What is Art?
There’s something about a pleasant train ride (in this case Seattle to Portland) that frees up my mind, loosens the borders, and allows me to literally look into places I can’t see from a car or on foot. There are the usual bits and bobs of homeless encampments and the “no one will ever see this” mentality of tossing an old mattress and trash bags down the hillside.
This last trip was no exception. I observed that “affordable housing” is generally a stone’s throw from the tracks and wonder how long it takes to get used to the metallic roar and the ding, ding, ding of coming through? What, in the past, I would have mentally tagged as graffiti or defacing property in my bordered mind, I saw something completely different. With the freedom to think in new paradigms, if only for four hours, I saw the work of artists.
Since my train was going too fast or I was too slow on the cell phone camera to take a photo, I’ve picked a few images from the Internet that feel the most like what I saw. The “Keep on Truckin” graphic style was everywhere but boosted to a new level.

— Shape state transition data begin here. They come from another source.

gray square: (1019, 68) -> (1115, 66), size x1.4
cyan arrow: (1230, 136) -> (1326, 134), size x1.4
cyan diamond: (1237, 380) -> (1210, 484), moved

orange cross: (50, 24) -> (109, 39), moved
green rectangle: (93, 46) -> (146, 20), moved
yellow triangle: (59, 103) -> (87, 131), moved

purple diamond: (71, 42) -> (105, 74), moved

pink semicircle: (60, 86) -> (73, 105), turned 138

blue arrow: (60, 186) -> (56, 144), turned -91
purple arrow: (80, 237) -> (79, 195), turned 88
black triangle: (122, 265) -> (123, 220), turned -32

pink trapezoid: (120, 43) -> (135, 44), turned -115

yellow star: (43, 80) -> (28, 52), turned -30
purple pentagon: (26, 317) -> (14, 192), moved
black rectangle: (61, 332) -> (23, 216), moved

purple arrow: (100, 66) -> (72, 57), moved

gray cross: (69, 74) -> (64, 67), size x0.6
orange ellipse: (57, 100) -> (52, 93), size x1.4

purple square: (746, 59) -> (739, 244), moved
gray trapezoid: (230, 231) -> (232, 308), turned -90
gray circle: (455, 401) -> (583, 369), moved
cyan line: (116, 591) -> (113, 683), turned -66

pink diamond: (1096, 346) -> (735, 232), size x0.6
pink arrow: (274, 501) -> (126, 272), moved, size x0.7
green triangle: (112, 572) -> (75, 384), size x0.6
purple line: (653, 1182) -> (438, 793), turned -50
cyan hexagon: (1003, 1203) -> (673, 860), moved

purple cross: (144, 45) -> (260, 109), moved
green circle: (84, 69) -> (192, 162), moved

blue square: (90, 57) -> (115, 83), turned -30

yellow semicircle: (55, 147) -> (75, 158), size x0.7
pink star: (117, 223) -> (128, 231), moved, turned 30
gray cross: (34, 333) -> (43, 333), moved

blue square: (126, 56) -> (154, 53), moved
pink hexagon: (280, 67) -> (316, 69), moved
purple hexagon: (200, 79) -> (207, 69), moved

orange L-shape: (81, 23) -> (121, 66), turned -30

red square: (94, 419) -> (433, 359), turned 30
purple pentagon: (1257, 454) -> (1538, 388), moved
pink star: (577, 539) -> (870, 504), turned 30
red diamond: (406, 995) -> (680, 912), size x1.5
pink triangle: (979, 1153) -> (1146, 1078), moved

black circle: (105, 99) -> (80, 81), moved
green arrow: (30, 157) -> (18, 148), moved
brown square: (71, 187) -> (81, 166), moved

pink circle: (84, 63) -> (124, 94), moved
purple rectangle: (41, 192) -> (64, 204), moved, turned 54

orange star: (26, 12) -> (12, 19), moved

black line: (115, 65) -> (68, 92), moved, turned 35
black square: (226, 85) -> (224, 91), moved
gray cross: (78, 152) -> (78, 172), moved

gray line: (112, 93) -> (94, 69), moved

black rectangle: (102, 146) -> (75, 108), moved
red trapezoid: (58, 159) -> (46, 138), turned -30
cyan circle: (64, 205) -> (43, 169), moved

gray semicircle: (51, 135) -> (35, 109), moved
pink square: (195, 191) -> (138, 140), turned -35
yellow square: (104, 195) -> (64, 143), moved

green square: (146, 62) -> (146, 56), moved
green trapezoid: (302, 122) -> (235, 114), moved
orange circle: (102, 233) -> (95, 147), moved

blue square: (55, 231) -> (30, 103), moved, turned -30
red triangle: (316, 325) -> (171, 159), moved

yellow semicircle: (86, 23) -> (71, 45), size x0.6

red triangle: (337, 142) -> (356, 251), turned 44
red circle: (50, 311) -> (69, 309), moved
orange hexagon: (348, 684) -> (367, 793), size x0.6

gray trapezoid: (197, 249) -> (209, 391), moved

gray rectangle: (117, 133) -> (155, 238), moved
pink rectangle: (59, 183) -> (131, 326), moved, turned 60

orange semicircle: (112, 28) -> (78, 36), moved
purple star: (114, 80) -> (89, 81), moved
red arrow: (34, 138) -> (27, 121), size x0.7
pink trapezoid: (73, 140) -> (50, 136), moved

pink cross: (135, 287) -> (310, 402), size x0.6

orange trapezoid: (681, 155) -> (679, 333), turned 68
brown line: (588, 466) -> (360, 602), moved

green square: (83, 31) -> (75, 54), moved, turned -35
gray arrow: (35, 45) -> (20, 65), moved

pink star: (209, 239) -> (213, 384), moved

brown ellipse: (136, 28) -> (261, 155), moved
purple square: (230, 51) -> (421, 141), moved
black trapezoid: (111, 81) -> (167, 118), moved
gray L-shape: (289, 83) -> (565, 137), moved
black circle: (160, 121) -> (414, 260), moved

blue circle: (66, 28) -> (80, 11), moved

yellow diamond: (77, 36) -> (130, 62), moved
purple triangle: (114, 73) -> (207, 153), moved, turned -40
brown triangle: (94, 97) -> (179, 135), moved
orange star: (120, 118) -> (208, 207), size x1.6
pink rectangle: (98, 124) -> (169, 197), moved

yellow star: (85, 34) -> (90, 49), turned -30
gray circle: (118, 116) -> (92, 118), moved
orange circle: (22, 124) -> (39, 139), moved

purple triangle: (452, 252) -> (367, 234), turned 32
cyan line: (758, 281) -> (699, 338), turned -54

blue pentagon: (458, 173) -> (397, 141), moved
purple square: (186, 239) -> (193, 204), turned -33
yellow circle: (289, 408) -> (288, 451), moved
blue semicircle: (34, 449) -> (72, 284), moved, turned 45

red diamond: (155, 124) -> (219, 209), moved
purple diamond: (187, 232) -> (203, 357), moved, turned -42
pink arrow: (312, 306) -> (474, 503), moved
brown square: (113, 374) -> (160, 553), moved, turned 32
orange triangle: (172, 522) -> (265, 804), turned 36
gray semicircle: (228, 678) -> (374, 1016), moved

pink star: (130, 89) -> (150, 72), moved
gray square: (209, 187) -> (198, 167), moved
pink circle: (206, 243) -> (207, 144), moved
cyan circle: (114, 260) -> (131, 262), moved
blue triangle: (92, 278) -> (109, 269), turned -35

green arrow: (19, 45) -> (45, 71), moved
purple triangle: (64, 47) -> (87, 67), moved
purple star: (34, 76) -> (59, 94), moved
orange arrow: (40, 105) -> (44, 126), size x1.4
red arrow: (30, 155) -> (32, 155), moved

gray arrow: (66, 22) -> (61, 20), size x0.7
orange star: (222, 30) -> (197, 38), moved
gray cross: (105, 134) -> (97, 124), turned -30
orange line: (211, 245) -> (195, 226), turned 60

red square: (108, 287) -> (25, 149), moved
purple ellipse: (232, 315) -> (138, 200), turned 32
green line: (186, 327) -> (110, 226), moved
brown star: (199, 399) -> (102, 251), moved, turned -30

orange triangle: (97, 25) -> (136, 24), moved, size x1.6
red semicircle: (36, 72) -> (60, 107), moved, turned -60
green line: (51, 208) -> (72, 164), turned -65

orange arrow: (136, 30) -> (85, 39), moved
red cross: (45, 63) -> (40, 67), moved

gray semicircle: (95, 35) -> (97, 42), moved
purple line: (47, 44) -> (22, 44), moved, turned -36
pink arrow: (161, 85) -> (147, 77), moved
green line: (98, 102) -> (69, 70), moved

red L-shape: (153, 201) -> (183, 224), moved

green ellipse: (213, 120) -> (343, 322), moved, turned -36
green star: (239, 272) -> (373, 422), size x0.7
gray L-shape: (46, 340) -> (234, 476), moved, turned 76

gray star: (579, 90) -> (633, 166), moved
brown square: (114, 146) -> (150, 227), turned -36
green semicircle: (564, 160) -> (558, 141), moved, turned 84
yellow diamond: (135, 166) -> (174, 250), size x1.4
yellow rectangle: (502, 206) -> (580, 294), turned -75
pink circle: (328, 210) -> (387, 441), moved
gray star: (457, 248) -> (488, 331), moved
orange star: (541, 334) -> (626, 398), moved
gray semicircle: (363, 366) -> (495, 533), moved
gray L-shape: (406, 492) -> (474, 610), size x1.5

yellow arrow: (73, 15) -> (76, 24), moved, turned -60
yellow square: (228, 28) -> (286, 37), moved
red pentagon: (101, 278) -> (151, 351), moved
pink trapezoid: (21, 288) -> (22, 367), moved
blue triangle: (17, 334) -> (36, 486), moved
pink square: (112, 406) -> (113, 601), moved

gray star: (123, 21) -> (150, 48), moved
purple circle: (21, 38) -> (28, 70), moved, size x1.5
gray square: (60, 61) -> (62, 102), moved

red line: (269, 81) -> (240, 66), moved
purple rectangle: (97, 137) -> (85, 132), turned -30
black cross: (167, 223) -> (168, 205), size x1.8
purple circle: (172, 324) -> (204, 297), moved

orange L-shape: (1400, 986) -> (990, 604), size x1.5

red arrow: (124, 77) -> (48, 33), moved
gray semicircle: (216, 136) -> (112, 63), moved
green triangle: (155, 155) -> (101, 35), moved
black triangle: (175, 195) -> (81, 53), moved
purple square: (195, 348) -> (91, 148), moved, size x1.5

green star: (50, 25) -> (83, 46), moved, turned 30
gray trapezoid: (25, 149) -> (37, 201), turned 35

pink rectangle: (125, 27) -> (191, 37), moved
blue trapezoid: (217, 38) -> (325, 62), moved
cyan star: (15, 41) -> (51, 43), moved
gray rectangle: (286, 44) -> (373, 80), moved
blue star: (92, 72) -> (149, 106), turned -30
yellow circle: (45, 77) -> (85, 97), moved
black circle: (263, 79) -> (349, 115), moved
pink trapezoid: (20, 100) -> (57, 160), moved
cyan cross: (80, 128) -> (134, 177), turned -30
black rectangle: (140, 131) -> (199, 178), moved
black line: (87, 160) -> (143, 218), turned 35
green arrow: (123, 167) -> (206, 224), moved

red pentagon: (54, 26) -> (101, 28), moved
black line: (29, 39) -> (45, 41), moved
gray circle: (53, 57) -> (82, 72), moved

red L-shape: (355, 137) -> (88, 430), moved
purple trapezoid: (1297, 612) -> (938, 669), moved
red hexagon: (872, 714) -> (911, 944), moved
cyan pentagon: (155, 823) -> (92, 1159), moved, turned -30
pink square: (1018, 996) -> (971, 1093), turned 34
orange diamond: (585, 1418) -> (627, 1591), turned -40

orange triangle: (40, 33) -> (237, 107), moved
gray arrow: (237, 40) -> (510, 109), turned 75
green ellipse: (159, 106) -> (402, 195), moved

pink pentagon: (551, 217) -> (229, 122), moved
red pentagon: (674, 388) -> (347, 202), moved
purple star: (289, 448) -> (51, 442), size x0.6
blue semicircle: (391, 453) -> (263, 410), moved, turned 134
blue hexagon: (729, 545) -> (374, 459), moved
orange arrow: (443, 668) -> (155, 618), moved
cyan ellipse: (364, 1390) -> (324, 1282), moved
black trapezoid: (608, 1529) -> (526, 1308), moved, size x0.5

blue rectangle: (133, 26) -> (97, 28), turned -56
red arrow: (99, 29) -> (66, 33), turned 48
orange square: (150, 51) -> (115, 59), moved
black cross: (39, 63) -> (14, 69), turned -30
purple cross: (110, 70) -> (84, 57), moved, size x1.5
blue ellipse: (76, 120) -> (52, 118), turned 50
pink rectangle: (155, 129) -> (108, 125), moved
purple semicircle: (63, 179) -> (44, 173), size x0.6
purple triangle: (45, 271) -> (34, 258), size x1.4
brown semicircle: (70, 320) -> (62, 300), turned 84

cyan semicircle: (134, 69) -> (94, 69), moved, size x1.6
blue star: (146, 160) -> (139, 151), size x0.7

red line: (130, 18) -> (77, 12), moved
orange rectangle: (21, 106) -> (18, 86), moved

What I would have “tsked, tsked” about a few years ago I saw as art, great sweeping steel canvases that the abandoned train cars provided. I imagined what it must be like to bring your spray cans, loosen up your arm, and begin to lay down great arcs of color and meaning. Beautiful detailed depictions of rage, love, injustice, gang tags, humans with bulbous noses, Tweet-length observations, and birds in flight.
How wonderful to have an outdoor studio with all the space you need to make art. And if you run out of room, you simply move to the next train car or the underside of an overpass where there is enough primed graying surface to tell your story, whatever it is.
Since short naps is required of a smooth train ride past scenery I’ve now seen so many times going down and back from Seattle I closed my eyes and let some of the images—multi-lined, howling colors—play in my mind. What freedom from always coloring inside the lines of my childhood and too much of my life, and the rhythm of knit/purl of the cowl I was knitting to break up reading and gazing out the window.
If only I were brave enough to bring a satchel of spray cans down to the tracks, find a couple of waiting canvasses, not squirt myself in the face out of fear of the police or train personnel, and make big, fat, glorious art!